The Caterpillars seemed a little less shy to Jon. They were lined up looking over the junk as it was laid out. A few of them were checking this or that out with some sort of hand scanner. The lighter pieces on top were all on the deck and then a crewman lifted the deformed sphere from the cart and placed it on the deck.
Caterpillars tended to be vocal. When Jon wasn't suited up their hooting hurt his ears a few times. So it was an anomaly when the Caterpillar scanning the sphere made a delicate little hoot that Jon barely heard. What was really weird was they all froze in position like a stop frame of video.
The fellow was holding the scanning instrument frozen like the rest of them, but then he repeated the quiet hoot three times. To Jon's ear they seemed all the same, but the others were jarred into a frenzy of motion.

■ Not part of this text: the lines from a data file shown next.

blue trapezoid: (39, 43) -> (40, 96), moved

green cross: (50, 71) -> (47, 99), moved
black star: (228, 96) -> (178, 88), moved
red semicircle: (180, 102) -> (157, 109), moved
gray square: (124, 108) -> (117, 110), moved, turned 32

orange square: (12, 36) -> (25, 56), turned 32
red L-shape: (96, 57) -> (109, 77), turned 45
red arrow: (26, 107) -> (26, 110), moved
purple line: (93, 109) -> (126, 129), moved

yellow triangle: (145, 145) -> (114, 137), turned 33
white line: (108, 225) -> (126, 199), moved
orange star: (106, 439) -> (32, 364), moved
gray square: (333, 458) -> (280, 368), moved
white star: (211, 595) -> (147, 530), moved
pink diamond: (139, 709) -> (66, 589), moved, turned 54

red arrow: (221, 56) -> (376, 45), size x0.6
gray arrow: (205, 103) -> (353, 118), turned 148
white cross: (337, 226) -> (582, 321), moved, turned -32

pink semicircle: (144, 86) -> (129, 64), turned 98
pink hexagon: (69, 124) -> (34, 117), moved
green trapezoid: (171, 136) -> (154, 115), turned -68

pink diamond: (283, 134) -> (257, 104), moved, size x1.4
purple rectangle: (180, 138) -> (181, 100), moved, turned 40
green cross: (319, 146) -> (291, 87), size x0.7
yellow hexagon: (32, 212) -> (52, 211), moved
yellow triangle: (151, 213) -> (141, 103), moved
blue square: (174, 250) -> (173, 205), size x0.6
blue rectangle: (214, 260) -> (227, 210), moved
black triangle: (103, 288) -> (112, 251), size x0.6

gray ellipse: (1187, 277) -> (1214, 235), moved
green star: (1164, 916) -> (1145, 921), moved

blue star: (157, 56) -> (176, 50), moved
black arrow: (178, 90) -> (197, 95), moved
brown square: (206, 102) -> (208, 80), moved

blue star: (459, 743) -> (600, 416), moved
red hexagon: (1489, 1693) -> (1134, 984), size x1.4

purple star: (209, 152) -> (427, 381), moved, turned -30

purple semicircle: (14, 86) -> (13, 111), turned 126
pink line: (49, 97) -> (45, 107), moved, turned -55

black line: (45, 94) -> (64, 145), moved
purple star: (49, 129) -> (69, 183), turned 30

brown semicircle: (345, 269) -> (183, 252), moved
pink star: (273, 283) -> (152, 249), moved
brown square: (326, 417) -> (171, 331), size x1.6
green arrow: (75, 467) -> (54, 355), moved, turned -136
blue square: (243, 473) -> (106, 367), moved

Everybody along the junk stepped back like it had turned into a pile of snakes. The two behind the Caterpillar attending Jon turned and ran straight into each other, the one bouncing off head to head and the other apparently knocking himself senseless.
Panic turned into rout and they all scrambled for the exit. The unconscious one in tow. The floaters were abandoned as well as a few odd personal items scattered on the deck. Only his personal Caterpillar remained and went over and picked the scanner up where the other caterpillar had dropped it and confirmed his reading.